For people whose work is either too wonky or too reactionary, or too progressive or too reckless or too ‘whatever’ to be palatable to a mainstream media organization, independent projects like a newsletter fit. People are more willing to pay for content that wouldn’t exist elsewhere. And, if it’s grievance-based, there’s some amount of ‘Discourse Funding’ that’s going on. I pay this person to keep pissing off these people.

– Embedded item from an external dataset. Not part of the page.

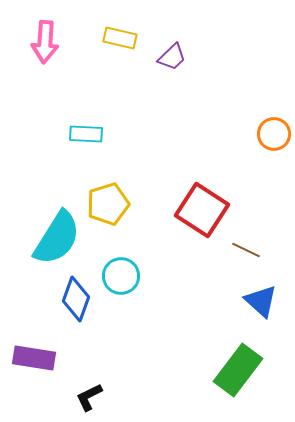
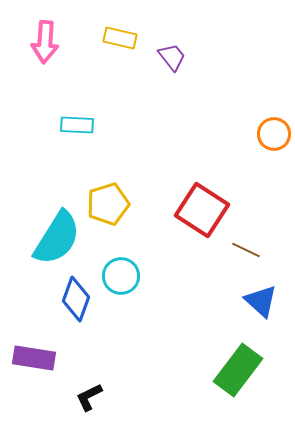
purple trapezoid: rotated 84 degrees counterclockwise
cyan rectangle: moved 9 px left, 9 px up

In some cases, this dynamic allows new, fresh, and exciting voices to emerge. But I’d say that the way Substack works now, there’s a massive structural advantage for voices who’ve already had big platforms to come in and grow louder. There are exceptions to this rule but generally, it seems much harder for people who didn’t have that platform to begin with to find audience when they go independent with a newsletter. I do think newsletter discovery is in its early days and I hope more people work to surface the good stuff. It would be a shame if newsletters were primarily a lucrative exit strategy for cantankerous, big-name personalities who’ve pissed off so many people that nobody wants to work with them anymore.
But, anyhow, Glenn was sort of right. Substack has offered me the ability to follow my own passions and curiosities (I’m so grateful for that) but my work is probably not so insanely different from what I’d be doing in mainstream orgs and I think that can factor into who pays.
Ok! That’s that. This has been quite a run. You confidence, your kind words, your sharing on social media, and your subscriber dollars are the only thing that powered this experiment. I’m indebted to you all and extremely humbled by it. I hope you’ll join me over at The Atlantic. I will never forget all the people (including the fine folks at Substack, who genuinely are working to help writers make money and do their thing) who’ve helped and supported me these last seven months. I’m humbled and forever thankful to you all. Thank you. THANK YOU. T H A N K Y O U .
Smell ya later (fondly),
Charlie
Thanks for taking the time to write this up, Charlie. As an independent journalist on the platform, it's really helpful to have real benchmarks from other writers. Best of luck at the Atlantic, looking forward to reading you there!
I'm a long-time subscriber to The Atlantic who really misses the blogging era (esp. Coates and his "horde"). I look forward to seeing you there.